Even if we track down Cavall and Melampus and link them to the Enchanted Hunters, and through Cavall as King Arthur’s dog link to the Arthurian pattern that Nabokov seems to have attached from the first to the Lolita theme, I am not satisfied with what we can interpret of either the Enchanted Hunters or the Arthurian (and Merlinesque) pattern. Nabokov’s patterns have powerful implications, once we trace them far enough, and in the case of
Lolita
I don’t think I or anyone else has yet reached that point.

What do these examples from
Lolita
suggest? A writer can capture our attention before, in some cases long before, we reach what academic critics would accept as the “meaning” or “meanings” of works. The high density of multiple patterns holds our attention and elicits our response—especially through patterns of biological importance, like those surrounding character and event, which arouse attention and emotion and feed powerful, dedicated, evolved information-processing subroutines in the mind.

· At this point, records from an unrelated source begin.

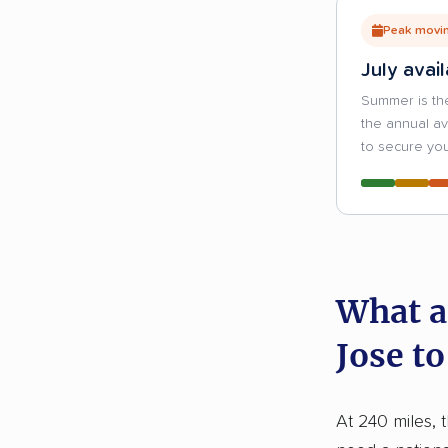
Peak movin
July avail
Summer is th
the annual a
to secure you
What a
Jose to
At 240 miles, 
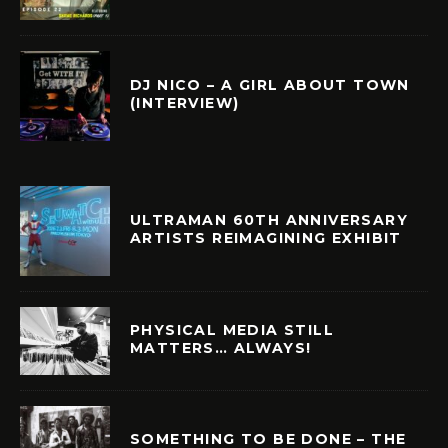
DJ NICO – A GIRL ABOUT TOWN
(INTERVIEW)
ULTRAMAN 60TH ANNIVERSARY
ARTISTS REIMAGINING EXHIBIT
PHYSICAL MEDIA STILL
MATTERS… ALWAYS!
SOMETHING TO BE DONE – THE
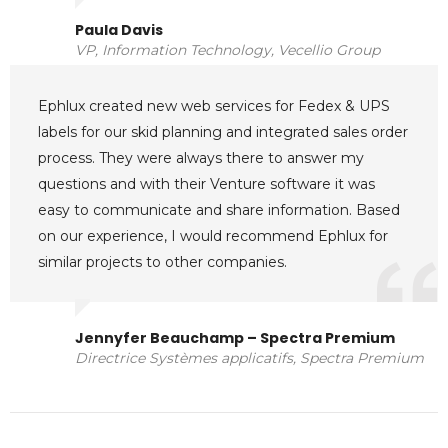
Paula Davis
VP, Information Technology, Vecellio Group
Ephlux created new web services for Fedex & UPS
labels for our skid planning and integrated sales order
process. They were always there to answer my
questions and with their Venture software it was
easy to communicate and share information. Based
on our experience, I would recommend Ephlux for
similar projects to other companies.
Jennyfer Beauchamp – Spectra Premium
Directrice Systèmes applicatifs, Spectra Premium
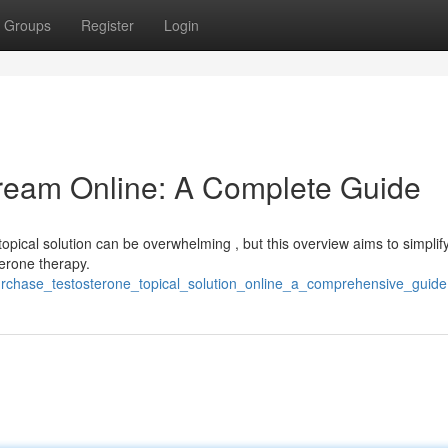
Groups
Register
Login
ream Online: A Complete Guide
topical solution can be overwhelming , but this overview aims to simplif
terone therapy.
urchase_testosterone_topical_solution_online_a_comprehensive_guide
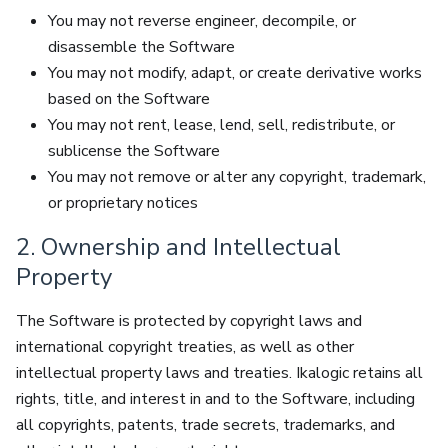
You may not reverse engineer, decompile, or
disassemble the Software
You may not modify, adapt, or create derivative works
based on the Software
You may not rent, lease, lend, sell, redistribute, or
sublicense the Software
You may not remove or alter any copyright, trademark,
or proprietary notices
2. Ownership and Intellectual
Property
The Software is protected by copyright laws and
international copyright treaties, as well as other
intellectual property laws and treaties. Ikalogic retains all
rights, title, and interest in and to the Software, including
all copyrights, patents, trade secrets, trademarks, and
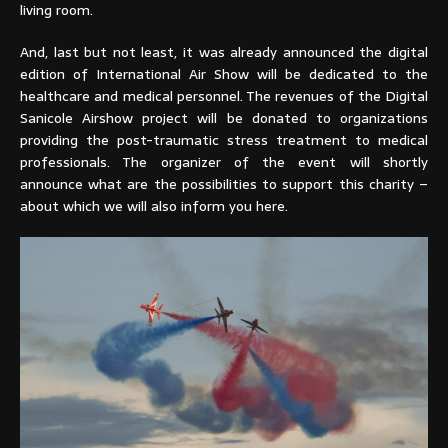
living room.
And, last but not least, it was already announced the digital
edition of International Air Show will be dedicated to the
healthcare and medical personnel. The revenues of the Digital
Sanicole Airshow project will be donated to organizations
providing the post-traumatic stress treatment to medical
professionals. The organizer of the event will shortly
announce what are the possibilities to support this charity –
about which we will also inform you here.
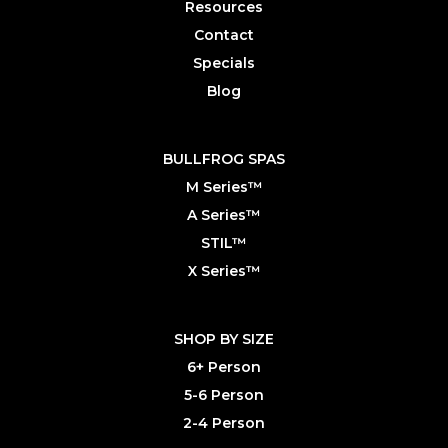
Resources
Contact
Specials
Blog
BULLFROG SPAS
M Series™
A Series™
STIL™
X Series™
SHOP BY SIZE
6+ Person
5-6 Person
2-4 Person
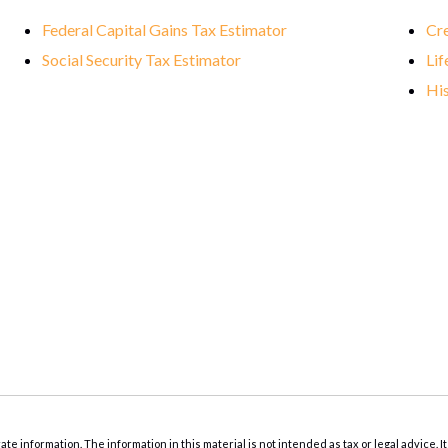
Federal Capital Gains Tax Estimator
Cre
Social Security Tax Estimator
Lif
His
 information. The information in this material is not intended as tax or legal advice. It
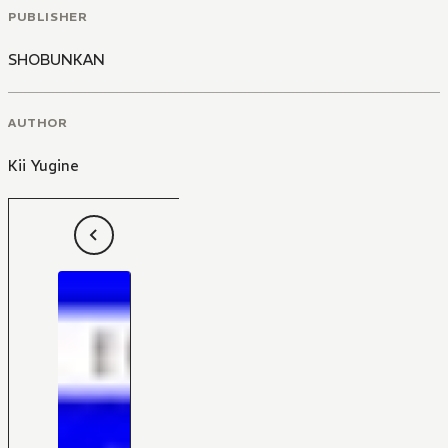
PUBLISHER
SHOBUNKAN
AUTHOR
Kii Yugine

Patterns in fiction, as in life, may proliferate and obscure other patterns. They can yield rich but sometimes far from evident implications. They may be open-ended: they and their implications often do not come preannounced and predigested. Sometimes they feed into efficient, evolved pattern-detection systems, but often they have to be discovered through attention and curiosity, and sometimes in ways that neither audiences nor authors fully anticipate.